The Commonwealth Bank of Australia’s (CBA) latest Household Spending Intentions (HSI) series has revealed that home buying intentions have continued their upward trajectory in February, with the smoothed series reaching its highest level since the start of the data series in 2015.
According to CBA chief economist Stephen Halmarick, both mortgage applications and Google searches were up on the month, and considerably higher than the levels recorded in February 2020, and up after intentions shrank in December 2020.
Mr Halmarick said the CBA continues to “expect the home buying market to be a key source of support for the Australian economy in 2021”, which it said would be driven largely by very low interest rates.
Motor vehicle spending intentions reduced slightly in February 2021 compared with February 2020 for Google searches and loan applications, the series found.
“The ongoing improvement in the housing market is expected, however, to support the outlook for motor vehicle spending,” Mr Halmarick said.
“Working against this trend is the increasing shift to work from home.”
Meanwhile, retail spending intentions softened in February, with Google searches declining noticeably, the research found.
However, actual retail spending remained stronger in February 2021 compared with the same time last year, according to the HSI series.
The series found that the year to February 2021 saw strong increases in spending on clothing (including uniforms), grocery stores and supermarkets, department stores, furniture stores, paint and hardware stores, jewellery and watch stores, leather and luggage goods, cosmetic stores, digital apps, electronic stores, florists, hobby and toy stores, pet shops and record stores.

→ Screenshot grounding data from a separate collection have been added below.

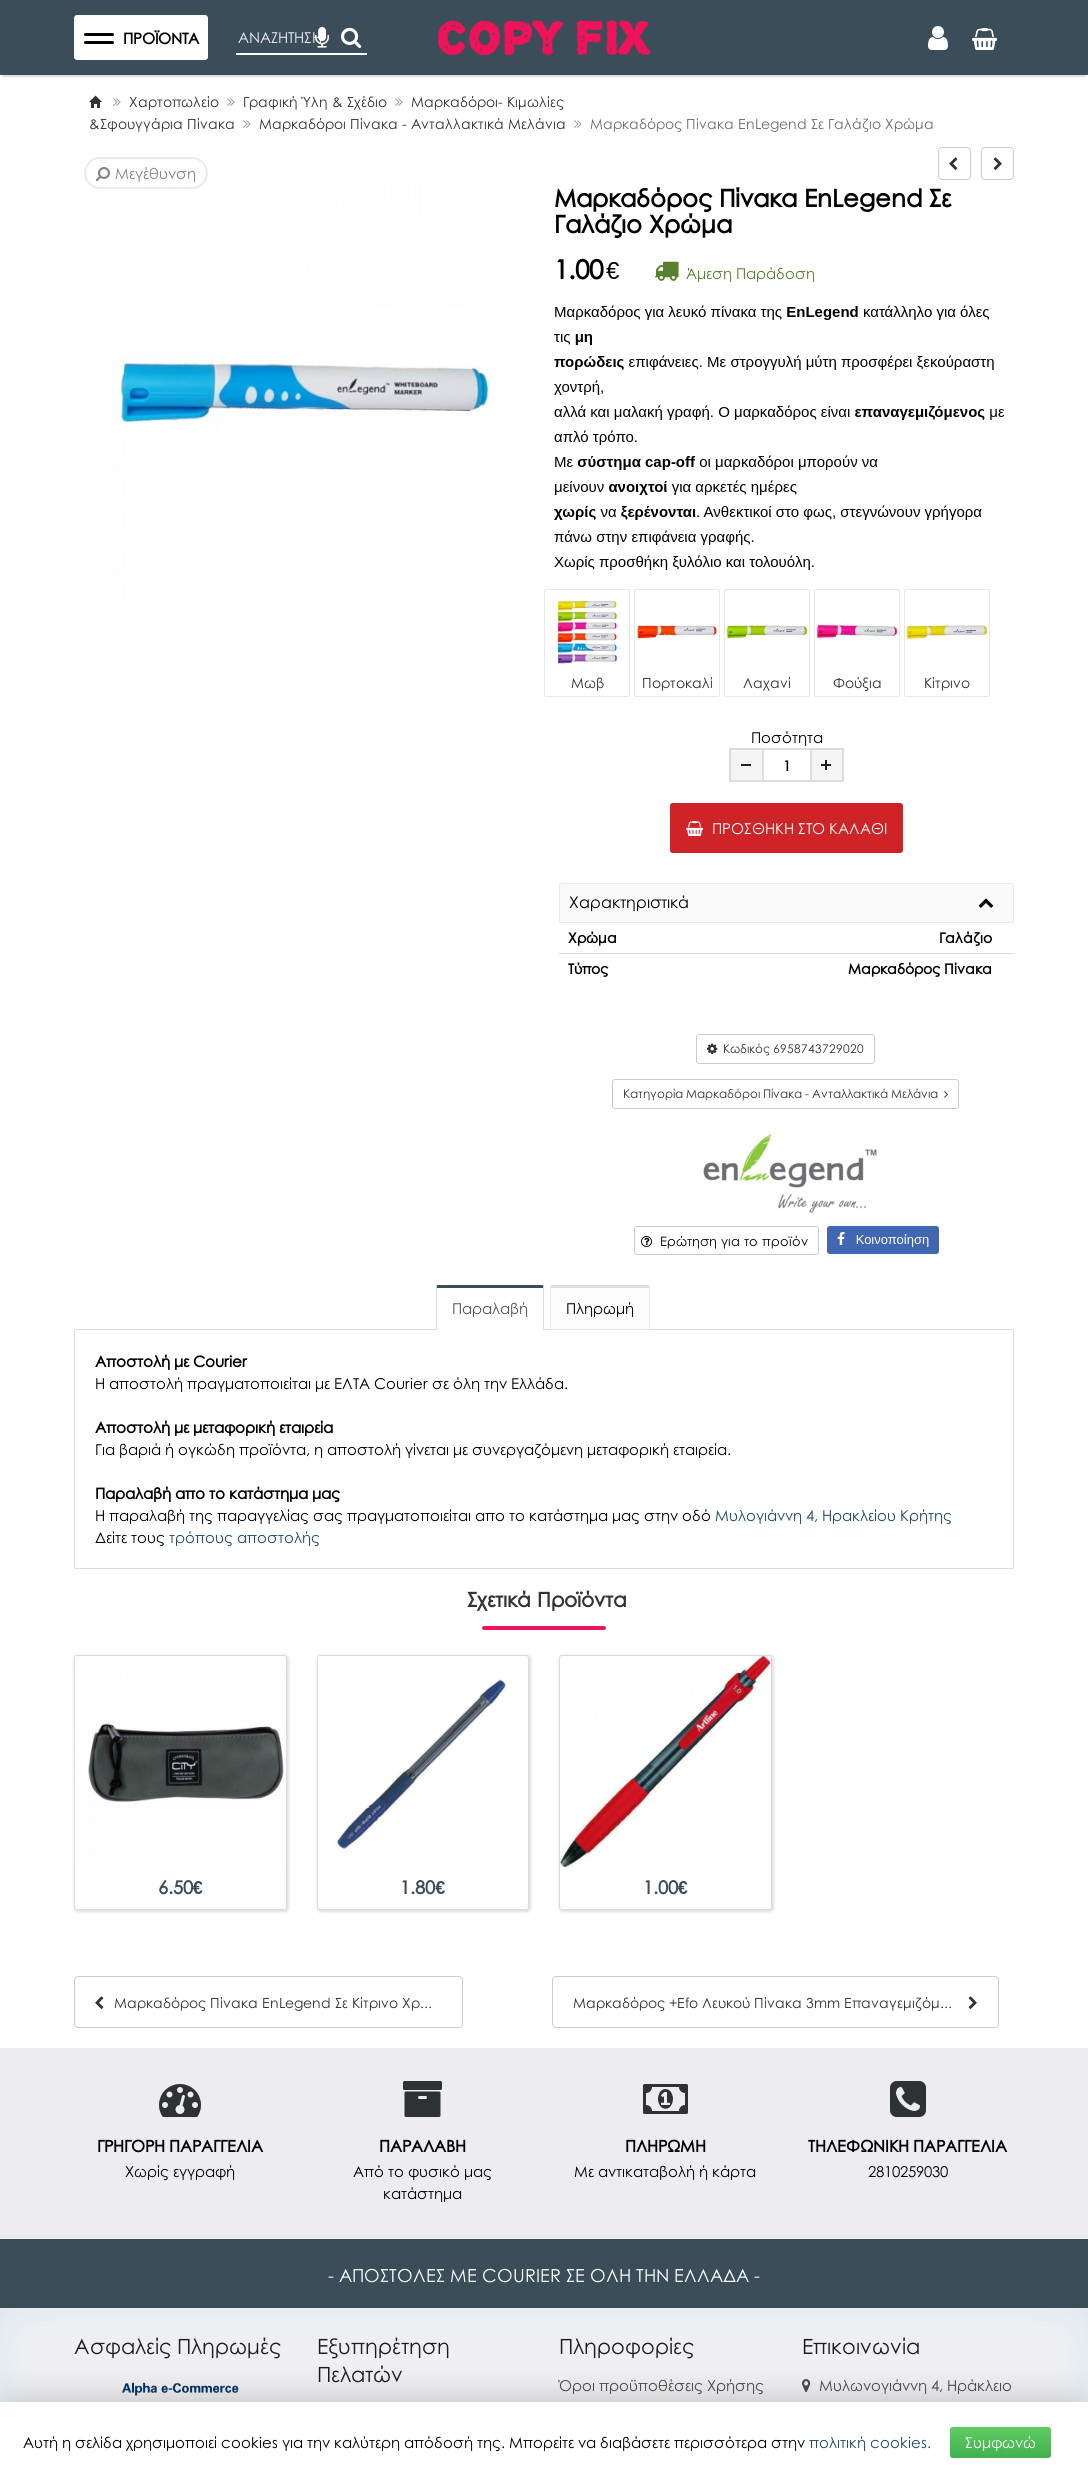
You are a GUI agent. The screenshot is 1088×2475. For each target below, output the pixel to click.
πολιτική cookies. (870, 2442)
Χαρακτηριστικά (629, 903)
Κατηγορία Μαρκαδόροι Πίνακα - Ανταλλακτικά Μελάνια (785, 1093)
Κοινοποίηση (883, 1239)
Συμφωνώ (1000, 2442)
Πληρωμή (600, 1308)
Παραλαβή (490, 1308)
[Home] (95, 101)
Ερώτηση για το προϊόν (724, 1241)
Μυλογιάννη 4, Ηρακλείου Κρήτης (833, 1515)
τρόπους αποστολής (244, 1537)
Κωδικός (785, 1048)
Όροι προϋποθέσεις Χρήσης (661, 2385)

However, there was some weakness in spending on dry cleaners, tailors and duty-free stores, according to Mr Halmarick
He also said that the overall improvement in the HSI data is consistent with other signs that the economy is continuing to recover in the early months of 2021.
“Fourth quarter data showed that economic growth improved further at the end of 2020, with a V-shaped recovery, and we now expect that the Australian economy will grow by 4.4 per cent in 2021,” Mr Halmarick said.
While pointing out that the upcoming expiry of the federal government’s JobKeeper program could pose a risk to the positive economic outlook, Mr Halmarick said that recent CBA research has suggested that any effect of removing the labour market support measure would likely be temporary.
“Our view is that the negative impacts of the end of JobKeeper will be short-lived and that the strength in the labour market, the large savings pool generated throughout 2020 and, as shown by the HSI, the solid momentum in spending and home buying, will see the economy transition successfully through the end of JobKeeper,” he said.
The latest lending indicators data from the Australian Bureau of Statistics (ABS) for January 2021 showed that new loan commitments (seasonally adjusted) spiked by 10.5 per cent and broke the $22-billion mark for the first time to hit $28.8 billion.
Meanwhile, CoreLogic figures revealed that auction volumes across the combined capital cities reached the second-highest number over the year-to-date, with 2,232 homes taken to auction for the week ending 14 March.
The CBA recently forecast a 14 per cent rise in national dwelling prices over a two-year period amid the low rates, and a 16 per cent rise in house prices.